Les cours à l’université déconnectés de la réalité ?
Les étudiants réclament une autre approche de la science économique
Début mars, un reportage télévisé diffusé par la RTBF posait la question : l’enseignement de la « science » économique en Belgique a-t-il tiré les leçons de la crise ?
Dans ce reportage, on voyait et on entendait des étudiants se plaindre de la « déconnexion » de l’économie telle qu’elle est enseignée à l’université par rapport à la réalité économique que l’on observe quand on ouvre sa fenêtre chaque matin, une « science » économique incapable aussi bien d’annoncer la crise de 2008 que de dire ce qu’il faut faire une fois cette crise enclenchée, « science » également dépourvue de tout esprit critique, ayant largement abandonné le souci de la vérification empirique – comme le soulignent certains travaux universitaires (*), et ne présentant aux étudiants qu’une interprétation unique des différentes approches envisageables, « doctrinaire et dogmatique » comme le dit l’un d’entre eux, laquelle est malheureusement celle précisément qui a été le plus cruellement discréditée par les événements récents.
Ce reportage m’interpellait puisqu’on me reconnaît le mérite d’avoir non seulement annoncé la crise des subprimes mais d’avoir précisé dans mon livre ce qu’il faudrait faire ensuite.

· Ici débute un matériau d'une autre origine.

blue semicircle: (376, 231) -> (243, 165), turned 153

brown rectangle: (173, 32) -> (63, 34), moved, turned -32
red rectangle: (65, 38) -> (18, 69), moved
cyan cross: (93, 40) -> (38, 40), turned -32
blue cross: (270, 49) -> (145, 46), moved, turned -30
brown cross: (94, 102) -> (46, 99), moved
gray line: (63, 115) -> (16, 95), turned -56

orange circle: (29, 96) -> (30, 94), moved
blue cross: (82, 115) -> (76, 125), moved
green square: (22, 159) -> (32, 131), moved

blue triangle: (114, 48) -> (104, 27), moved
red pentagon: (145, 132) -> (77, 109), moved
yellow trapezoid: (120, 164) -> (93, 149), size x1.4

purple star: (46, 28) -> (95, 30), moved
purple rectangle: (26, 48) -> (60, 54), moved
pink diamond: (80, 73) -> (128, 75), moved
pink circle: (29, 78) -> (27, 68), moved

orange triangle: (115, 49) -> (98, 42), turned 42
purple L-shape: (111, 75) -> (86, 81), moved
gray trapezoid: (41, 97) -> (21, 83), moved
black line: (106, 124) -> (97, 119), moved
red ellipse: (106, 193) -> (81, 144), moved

Bien entendu, d’autres personnes ont prédit comme moi cette crise majeure, mais de manière assez laconique, alors que le livre où j’annonçais la crise : Vers la crise du capitalisme américain ? (éditions La Découverte 2007), expliquant ses diverses causes et détaillant ses multiples conséquences, faisait lui 250 pages.
Dès 2009, je reçus l’assurance de personnes bien informées que l’on allait faire appel à mes services en France : « Vous allez voir : votre expertise est devenue incontournable ! » Et ces personnes d’influence eurent la gentillesse de mettre tout leur poids dans la balance pour qu’il en soit ainsi, mais sans résultat : rien ne se passa de la manière qu’ils avaient prévue. Pourquoi ? La raison en est très simple : je ne suis pas économiste de formation, mes diplômes universitaires sont en anthropologie et en sociologie.

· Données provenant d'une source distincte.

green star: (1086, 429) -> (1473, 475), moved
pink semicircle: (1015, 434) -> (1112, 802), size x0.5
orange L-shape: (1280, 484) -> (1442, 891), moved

Et c’est là qu’achoppe la protestation des étudiants exigeant qu’on leur parle de l’économie telle qu’elle est et non telle qu’elle devrait être : les professeurs qu’ils réclament à cor et à cris ne sont pas nécessairement économistes, bien pire encore : la plupart ne le sont précisément pas ! Oui, Daniel Kahneman a bien révolutionné la « science » économique en dynamitant l’idée que l’homo oeconomicus optimise rationnellement son comportement, il a même obtenu le prix Nobel d’économie en 2002 pour son « économie comportementale », mais il n’est pas économiste : son seul diplôme est celui de docteur en psychologie. Oui, j’enseigne personnellement la finance et l’économie critique que les étudiants en économie voudraient entendre, mais c’est une faculté de droit qui m’a proposé de le faire, à la VUB.
A quelques très rares exceptions près (les Michel Aglietta, Frédéric Lordon, Bruno Colmant, le regretté Bernard Maris, et quelques autres), la véritable science économique, est aujourd’hui produite ailleurs que dans les départements d’économie ou les écoles de commerce. Les étudiants en économie qui protestent pour qu’un meilleur enseignement leur soit prodigué n’obtiendront pas gain de cause parce que les professeurs qu’ils réclament ne seront jamais nommés. Que ceux-ci soient politologues, physiciens, sociologues, psychologues ou anthropologues, il leur manque les qualifications pour enseigner dans une faculté d’économie ou une école de commerce : le diplôme d’économiste leur fait défaut.
Dans les entretiens que nous avons accordés au journaliste Marc Lambrechts, Bruno Colmant et moi-même proposons de Penser l’économie autrement (éditions Fayard 2014). Les étudiants en économie veulent cela eux aussi. Il faut modifier les institutions pour leur en donner les moyens ! ž
(*) Donald MacKenzie, “An Engine, Not a Camera, How Financial Models Shape Markets”, The MIT Press 2006.